**Work required:** Could you please reproduce every record below exactly, leaving out the pictures?

#### Provided entries

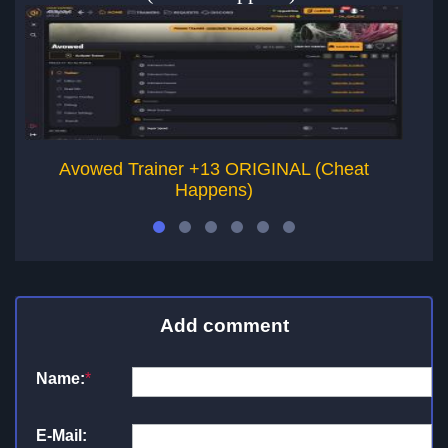
Avowed Trainer +13 ORIGINAL (Cheat
Happens)
Add comment
Name:
*
E-Mail:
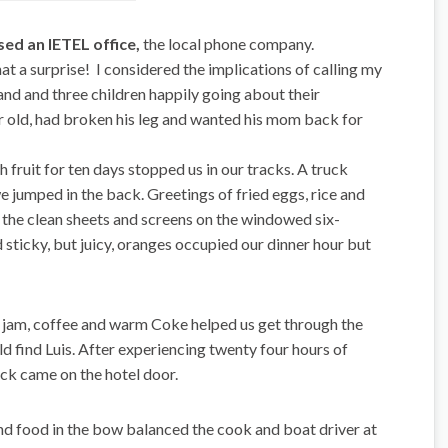
ed an IETEL office,
the local phone company.
 a surprise! I considered the implications of calling my
d and three children happily going about their
ar old, had broken his leg and wanted his mom back for
esh fruit for ten days stopped us in our tracks. A truck
e jumped in the back. Greetings of fried eggs, rice and
the clean sheets and screens on the windowed six-
ticky, but juicy, oranges occupied our dinner hour but
h jam, coffee and warm Coke helped us get through the
 find Luis. After experiencing twenty four hours of
ck came on the hotel door.
d food in the bow balanced the cook and boat driver at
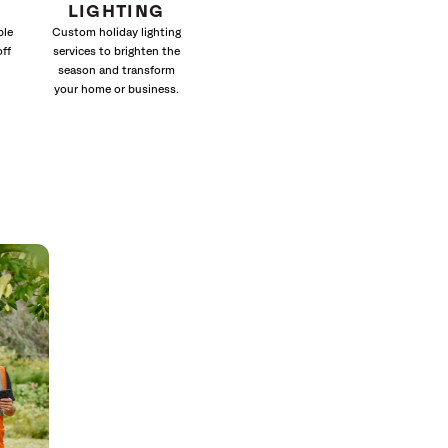
LIGHTING
ble
Custom holiday lighting
off
services to brighten the
season and transform
your home or business.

########

**Solution for this problem:**
Avowed Trainer +13 ORIGINAL (Cheat
Happens)
Add comment
Name:
*
E-Mail:
ed an IETEL office,
the local phone company.
 a surprise! I considered the implications of calling my
d and three children happily going about their
ar old, had broken his leg and wanted his mom back for
esh fruit for ten days stopped us in our tracks. A truck
e jumped in the back. Greetings of fried eggs, rice and
the clean sheets and screens on the windowed six-
ticky, but juicy, oranges occupied our dinner hour but
h jam, coffee and warm Coke helped us get through the
 find Luis. After experiencing twenty four hours of
ck came on the hotel door.
d food in the bow balanced the cook and boat driver at
LIGHTING
ble
Custom holiday lighting
off
services to brighten the
season and transform
your home or business.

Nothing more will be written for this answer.